Please give back word for word the lines below, from the first one through the one with "2009). The re".

--- START ---

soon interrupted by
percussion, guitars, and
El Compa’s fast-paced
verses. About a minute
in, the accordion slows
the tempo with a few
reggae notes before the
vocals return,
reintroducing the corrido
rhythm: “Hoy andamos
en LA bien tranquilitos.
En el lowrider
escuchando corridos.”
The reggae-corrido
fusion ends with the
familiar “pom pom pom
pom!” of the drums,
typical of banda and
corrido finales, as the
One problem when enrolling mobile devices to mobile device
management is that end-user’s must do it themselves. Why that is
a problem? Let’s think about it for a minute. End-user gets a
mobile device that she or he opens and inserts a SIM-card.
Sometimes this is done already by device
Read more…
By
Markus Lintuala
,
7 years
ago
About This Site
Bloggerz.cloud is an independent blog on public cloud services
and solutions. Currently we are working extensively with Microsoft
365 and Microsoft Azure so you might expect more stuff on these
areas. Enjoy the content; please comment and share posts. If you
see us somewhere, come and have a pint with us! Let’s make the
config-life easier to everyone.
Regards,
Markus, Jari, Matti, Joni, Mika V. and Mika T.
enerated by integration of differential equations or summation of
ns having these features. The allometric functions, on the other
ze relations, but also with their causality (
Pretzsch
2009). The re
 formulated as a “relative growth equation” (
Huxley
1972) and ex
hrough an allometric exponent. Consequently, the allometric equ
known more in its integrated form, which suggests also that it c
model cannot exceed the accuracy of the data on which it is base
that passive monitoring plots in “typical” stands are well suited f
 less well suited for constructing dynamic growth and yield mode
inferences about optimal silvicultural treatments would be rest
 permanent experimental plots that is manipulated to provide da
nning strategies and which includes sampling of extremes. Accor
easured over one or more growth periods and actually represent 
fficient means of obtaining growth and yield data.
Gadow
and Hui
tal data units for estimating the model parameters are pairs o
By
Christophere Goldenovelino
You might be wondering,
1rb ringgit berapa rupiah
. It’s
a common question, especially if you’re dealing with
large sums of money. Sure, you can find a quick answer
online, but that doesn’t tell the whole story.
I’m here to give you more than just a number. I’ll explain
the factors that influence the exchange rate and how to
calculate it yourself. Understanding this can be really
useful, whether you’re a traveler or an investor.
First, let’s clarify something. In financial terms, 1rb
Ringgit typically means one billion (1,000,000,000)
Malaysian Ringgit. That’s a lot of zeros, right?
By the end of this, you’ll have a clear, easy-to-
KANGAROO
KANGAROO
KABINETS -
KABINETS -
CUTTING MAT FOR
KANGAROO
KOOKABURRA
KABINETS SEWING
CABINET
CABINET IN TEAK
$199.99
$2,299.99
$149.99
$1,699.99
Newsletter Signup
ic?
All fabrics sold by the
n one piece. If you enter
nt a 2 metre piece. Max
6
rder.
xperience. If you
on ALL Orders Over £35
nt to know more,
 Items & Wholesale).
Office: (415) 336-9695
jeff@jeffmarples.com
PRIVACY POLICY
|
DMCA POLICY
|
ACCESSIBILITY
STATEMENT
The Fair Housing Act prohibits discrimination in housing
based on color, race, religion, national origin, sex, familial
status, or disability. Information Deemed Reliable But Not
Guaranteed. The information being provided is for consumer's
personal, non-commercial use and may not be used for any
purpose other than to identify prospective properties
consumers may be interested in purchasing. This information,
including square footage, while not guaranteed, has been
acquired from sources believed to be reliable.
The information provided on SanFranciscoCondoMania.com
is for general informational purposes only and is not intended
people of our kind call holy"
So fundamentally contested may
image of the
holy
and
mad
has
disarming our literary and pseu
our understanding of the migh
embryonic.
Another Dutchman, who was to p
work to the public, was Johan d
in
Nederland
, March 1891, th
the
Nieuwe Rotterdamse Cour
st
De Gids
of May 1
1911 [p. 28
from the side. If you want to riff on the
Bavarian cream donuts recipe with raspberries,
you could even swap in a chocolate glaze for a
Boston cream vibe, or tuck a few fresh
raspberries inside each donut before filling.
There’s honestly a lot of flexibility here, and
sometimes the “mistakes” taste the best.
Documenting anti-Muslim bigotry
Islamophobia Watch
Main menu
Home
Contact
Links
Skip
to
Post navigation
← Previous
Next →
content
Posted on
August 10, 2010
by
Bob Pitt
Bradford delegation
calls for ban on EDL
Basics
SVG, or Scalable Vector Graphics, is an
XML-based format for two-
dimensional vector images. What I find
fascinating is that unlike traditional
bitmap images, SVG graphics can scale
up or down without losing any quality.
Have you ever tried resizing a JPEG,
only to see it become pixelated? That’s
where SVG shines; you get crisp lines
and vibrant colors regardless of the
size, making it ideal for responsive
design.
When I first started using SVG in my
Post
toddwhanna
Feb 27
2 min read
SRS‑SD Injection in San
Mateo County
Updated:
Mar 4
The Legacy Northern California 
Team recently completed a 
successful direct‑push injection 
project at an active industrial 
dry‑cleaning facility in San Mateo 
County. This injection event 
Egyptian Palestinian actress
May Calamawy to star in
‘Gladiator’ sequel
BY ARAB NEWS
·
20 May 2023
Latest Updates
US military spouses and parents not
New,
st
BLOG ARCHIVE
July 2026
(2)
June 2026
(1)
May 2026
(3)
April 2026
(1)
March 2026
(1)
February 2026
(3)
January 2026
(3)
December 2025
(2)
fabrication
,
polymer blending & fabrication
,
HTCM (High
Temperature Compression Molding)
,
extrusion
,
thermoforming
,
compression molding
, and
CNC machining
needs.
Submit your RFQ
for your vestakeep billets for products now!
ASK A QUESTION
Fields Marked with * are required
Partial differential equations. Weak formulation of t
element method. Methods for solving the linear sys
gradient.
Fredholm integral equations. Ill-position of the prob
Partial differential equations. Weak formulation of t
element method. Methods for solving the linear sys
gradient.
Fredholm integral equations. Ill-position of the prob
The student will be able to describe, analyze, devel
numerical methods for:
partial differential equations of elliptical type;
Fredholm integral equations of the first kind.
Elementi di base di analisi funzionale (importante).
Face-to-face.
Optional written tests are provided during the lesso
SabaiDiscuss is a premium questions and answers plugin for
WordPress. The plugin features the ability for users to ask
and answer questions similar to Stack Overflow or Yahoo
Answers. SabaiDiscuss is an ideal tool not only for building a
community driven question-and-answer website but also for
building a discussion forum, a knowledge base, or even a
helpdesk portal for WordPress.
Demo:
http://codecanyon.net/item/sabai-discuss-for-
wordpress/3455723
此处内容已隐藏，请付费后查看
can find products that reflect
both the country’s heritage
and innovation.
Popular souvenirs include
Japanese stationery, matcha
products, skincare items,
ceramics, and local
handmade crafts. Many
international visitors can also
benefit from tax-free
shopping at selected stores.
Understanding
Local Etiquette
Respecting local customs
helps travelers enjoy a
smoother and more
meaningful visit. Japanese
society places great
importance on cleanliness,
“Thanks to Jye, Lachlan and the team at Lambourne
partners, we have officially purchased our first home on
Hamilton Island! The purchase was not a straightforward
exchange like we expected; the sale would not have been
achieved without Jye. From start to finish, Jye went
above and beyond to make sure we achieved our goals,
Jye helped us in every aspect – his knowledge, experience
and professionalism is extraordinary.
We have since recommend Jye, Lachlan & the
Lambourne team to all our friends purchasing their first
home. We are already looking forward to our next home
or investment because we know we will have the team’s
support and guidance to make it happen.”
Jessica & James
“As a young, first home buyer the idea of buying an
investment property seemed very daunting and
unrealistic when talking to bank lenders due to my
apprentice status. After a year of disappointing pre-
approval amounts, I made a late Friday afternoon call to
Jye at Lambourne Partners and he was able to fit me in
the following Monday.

--- END ---

Output:
soon interrupted by
percussion, guitars, and
El Compa’s fast-paced
verses. About a minute
in, the accordion slows
the tempo with a few
reggae notes before the
vocals return,
reintroducing the corrido
rhythm: “Hoy andamos
en LA bien tranquilitos.
En el lowrider
escuchando corridos.”
The reggae-corrido
fusion ends with the
familiar “pom pom pom
pom!” of the drums,
typical of banda and
corrido finales, as the
One problem when enrolling mobile devices to mobile device
management is that end-user’s must do it themselves. Why that is
a problem? Let’s think about it for a minute. End-user gets a
mobile device that she or he opens and inserts a SIM-card.
Sometimes this is done already by device
Read more…
By
Markus Lintuala
,
7 years
ago
About This Site
Bloggerz.cloud is an independent blog on public cloud services
and solutions. Currently we are working extensively with Microsoft
365 and Microsoft Azure so you might expect more stuff on these
areas. Enjoy the content; please comment and share posts. If you
see us somewhere, come and have a pint with us! Let’s make the
config-life easier to everyone.
Regards,
Markus, Jari, Matti, Joni, Mika V. and Mika T.
enerated by integration of differential equations or summation of
ns having these features. The allometric functions, on the other
ze relations, but also with their causality (
Pretzsch
2009). The re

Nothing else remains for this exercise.